*What to produce*.
Set out the records below again exactly; skip the images.

****************

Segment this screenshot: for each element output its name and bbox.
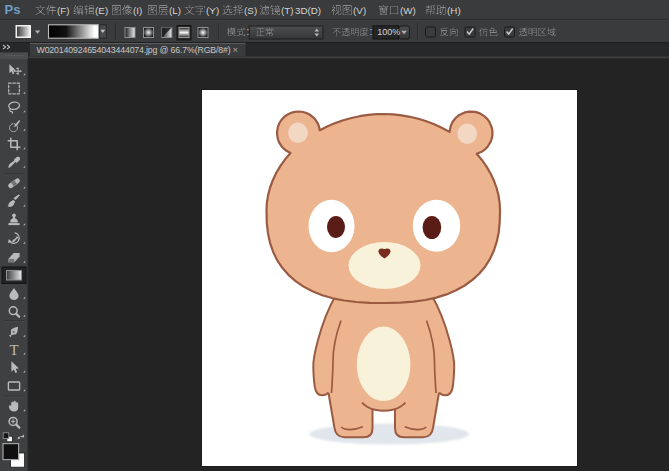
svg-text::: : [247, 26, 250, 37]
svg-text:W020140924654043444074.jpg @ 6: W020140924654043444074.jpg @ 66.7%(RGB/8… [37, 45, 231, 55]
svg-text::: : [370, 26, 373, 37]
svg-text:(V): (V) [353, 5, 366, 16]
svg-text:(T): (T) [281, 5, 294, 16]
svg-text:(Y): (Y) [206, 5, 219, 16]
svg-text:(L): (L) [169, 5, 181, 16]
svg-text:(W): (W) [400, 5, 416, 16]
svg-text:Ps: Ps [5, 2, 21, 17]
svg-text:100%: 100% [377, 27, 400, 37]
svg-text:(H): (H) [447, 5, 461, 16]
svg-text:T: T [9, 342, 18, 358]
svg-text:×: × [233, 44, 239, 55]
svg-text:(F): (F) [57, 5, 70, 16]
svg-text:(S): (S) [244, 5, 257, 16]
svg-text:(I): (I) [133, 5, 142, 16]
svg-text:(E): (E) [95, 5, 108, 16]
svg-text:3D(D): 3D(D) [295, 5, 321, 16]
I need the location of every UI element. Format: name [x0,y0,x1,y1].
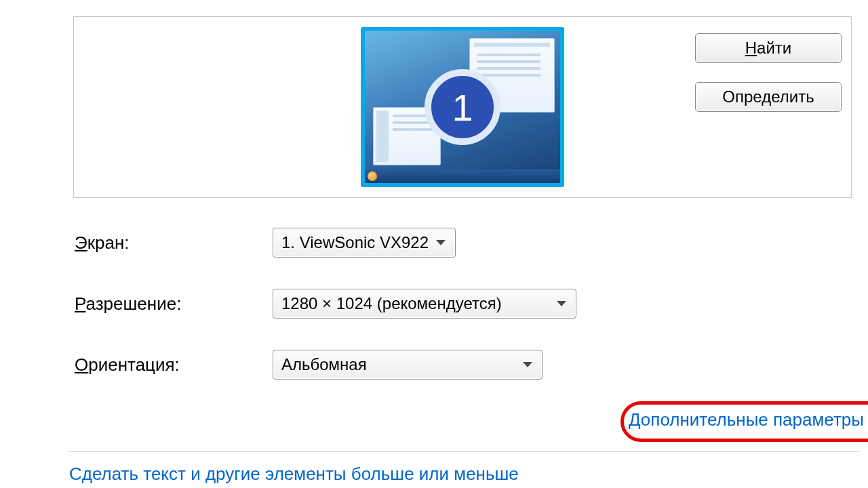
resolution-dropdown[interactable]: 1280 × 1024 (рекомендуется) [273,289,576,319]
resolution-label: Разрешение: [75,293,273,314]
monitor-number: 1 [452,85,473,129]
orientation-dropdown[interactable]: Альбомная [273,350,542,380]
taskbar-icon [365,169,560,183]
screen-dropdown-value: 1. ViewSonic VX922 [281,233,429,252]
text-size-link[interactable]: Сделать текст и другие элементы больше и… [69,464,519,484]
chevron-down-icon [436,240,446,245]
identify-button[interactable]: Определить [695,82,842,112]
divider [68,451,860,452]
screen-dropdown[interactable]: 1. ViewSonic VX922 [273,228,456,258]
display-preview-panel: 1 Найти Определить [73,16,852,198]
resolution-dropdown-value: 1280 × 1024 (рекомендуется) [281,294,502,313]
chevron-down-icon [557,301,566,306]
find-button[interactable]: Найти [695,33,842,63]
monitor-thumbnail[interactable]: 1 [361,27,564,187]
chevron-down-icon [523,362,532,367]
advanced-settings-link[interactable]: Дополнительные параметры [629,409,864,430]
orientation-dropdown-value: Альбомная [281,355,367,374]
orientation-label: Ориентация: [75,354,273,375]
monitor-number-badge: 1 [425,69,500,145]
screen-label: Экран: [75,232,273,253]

****************

*Solved exercise*.
Segment this screenshot: for each element output its name and bbox.
svg-text::: : [247, 26, 250, 37]
svg-text:W020140924654043444074.jpg @ 6: W020140924654043444074.jpg @ 66.7%(RGB/8… [37, 45, 231, 55]
svg-text::: : [370, 26, 373, 37]
svg-text:(V): (V) [353, 5, 366, 16]
svg-text:(T): (T) [281, 5, 294, 16]
svg-text:(Y): (Y) [206, 5, 219, 16]
svg-text:(L): (L) [169, 5, 181, 16]
svg-text:(W): (W) [400, 5, 416, 16]
svg-text:Ps: Ps [5, 2, 21, 17]
svg-text:100%: 100% [377, 27, 400, 37]
svg-text:(H): (H) [447, 5, 461, 16]
svg-text:T: T [9, 342, 18, 358]
svg-text:×: × [233, 44, 239, 55]
svg-text:(F): (F) [57, 5, 70, 16]
svg-text:(S): (S) [244, 5, 257, 16]
svg-text:(I): (I) [133, 5, 142, 16]
svg-text:(E): (E) [95, 5, 108, 16]
svg-text:3D(D): 3D(D) [295, 5, 321, 16]
I need the location of every UI element. Format: name [x0,y0,x1,y1].
resolution-dropdown[interactable]: 1280 × 1024 (рекомендуется) [273,289,576,319]
resolution-label: Разрешение: [75,293,273,314]
monitor-number: 1 [452,85,473,129]
orientation-dropdown[interactable]: Альбомная [273,350,542,380]
taskbar-icon [365,169,560,183]
screen-dropdown-value: 1. ViewSonic VX922 [281,233,429,252]
text-size-link[interactable]: Сделать текст и другие элементы больше и… [69,464,519,484]
chevron-down-icon [436,240,446,245]
identify-button[interactable]: Определить [695,82,842,112]
divider [68,451,860,452]
screen-dropdown[interactable]: 1. ViewSonic VX922 [273,228,456,258]
display-preview-panel: 1 Найти Определить [73,16,852,198]
resolution-dropdown-value: 1280 × 1024 (рекомендуется) [281,294,502,313]
chevron-down-icon [557,301,566,306]
find-button[interactable]: Найти [695,33,842,63]
monitor-thumbnail[interactable]: 1 [361,27,564,187]
chevron-down-icon [523,362,532,367]
advanced-settings-link[interactable]: Дополнительные параметры [629,409,864,430]
orientation-dropdown-value: Альбомная [281,355,367,374]
orientation-label: Ориентация: [75,354,273,375]
monitor-number-badge: 1 [425,69,500,145]
screen-label: Экран: [75,232,273,253]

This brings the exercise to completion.